Eine Weihnachtsgeschichte

Hallo, wir sind Biene und Noah. Wir haben einen seltsamen Auftrag bekommen – wir sollen Ihnen eine kleine Weihnachtsgeschichte erzählen. Das ist schwierig für uns, denn Weihnachten ist ein Begriff der Menschen. Allerdings wohnen wir ja schon eine sehr lange Zeit im Tierheim und haben von den Leuten, die uns betreuen und besuchen, ein bisschen was aufschnappen können.

Drei Dinge fallen uns zum Thema Weihnachten ein: Zum einen gibt’s da immer einen Baum. Dann soll es, wie die Menschen sagen, das Fest der Liebe sein. Außerdem ist da noch die Sache mit den Geschenken. Mal sehen, ob wir daraus eine kleine Weihnachtsgeschichte zusammen bekommen.

Also, zunächst mal die Sache mit dem Baum – den haben wir auch! Aber wir haben unseren Baum glücklicherweise das ganze Jahr über. Wir schmeißen ihn im Januar nicht einfach raus, denn schließlich benötigen wir ihn zum Klettern.
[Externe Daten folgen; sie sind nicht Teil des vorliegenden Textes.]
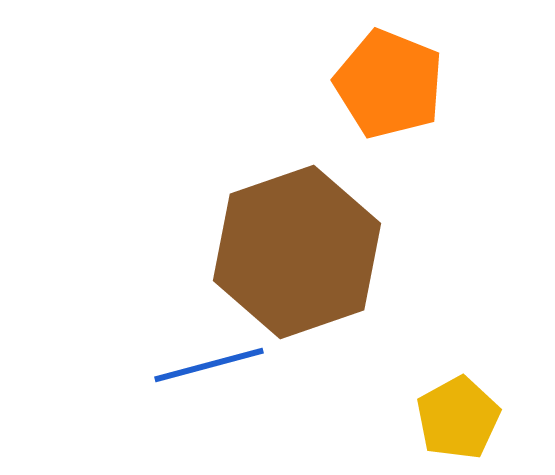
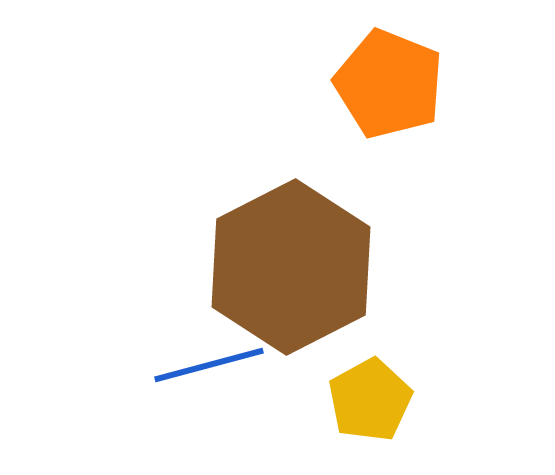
brown hexagon: moved 6 px left, 15 px down; rotated 8 degrees counterclockwise
yellow pentagon: moved 88 px left, 18 px up
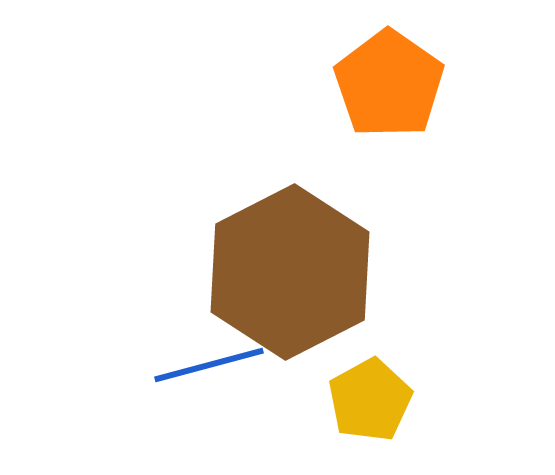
orange pentagon: rotated 13 degrees clockwise
brown hexagon: moved 1 px left, 5 px down
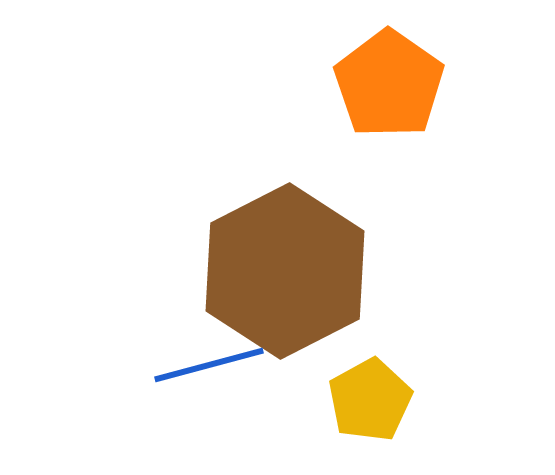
brown hexagon: moved 5 px left, 1 px up
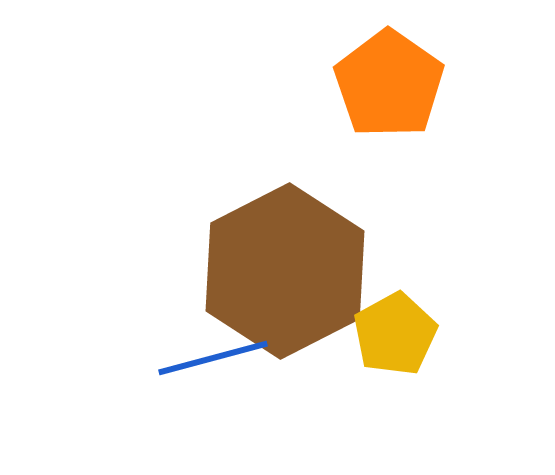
blue line: moved 4 px right, 7 px up
yellow pentagon: moved 25 px right, 66 px up
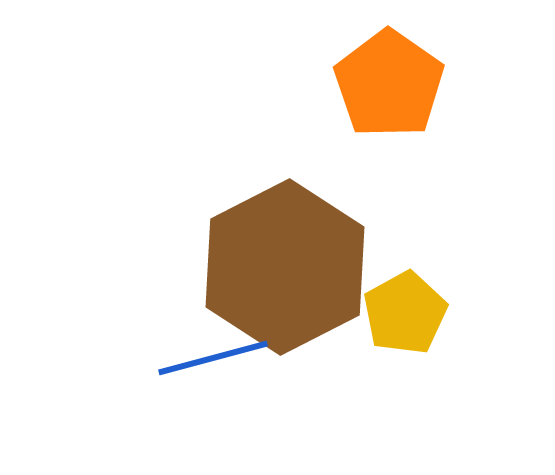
brown hexagon: moved 4 px up
yellow pentagon: moved 10 px right, 21 px up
Dann sagt man, Weihnachten sei das Fest der Liebe, und zu diesem Thema können auch wir durchaus etwas sagen. Wissen Sie, für uns ist es nämlich nicht immer leicht, im Tierheim klarzukommen. Auf der einen Seite werden wir sehr gut versorgt und haben es hier warm und behaglich. Auf der anderen Seite kommt ja immer mal ein neuer Artgenosse in unsere Katzenstube. Wenn man sich dann nicht riechen kann und sich aus dem Weg gehen will, ist das zuweilen etwas anstrengend. Oder andersrum: Vielleicht hat man sich gerade ein bisschen mit dem neuen Bewohner angefreundet, und auf einmal ist er wieder weg. Vermittelt. Natürlich ist das sehr schön für den vermittelten Artgenossen, aber für uns Langzeit-Bewohner bringt dieser Wechsel auch immer Unruhe. Unsere kleine Gemeinschaft muss sich immer auf’s Neue zusammenraufen.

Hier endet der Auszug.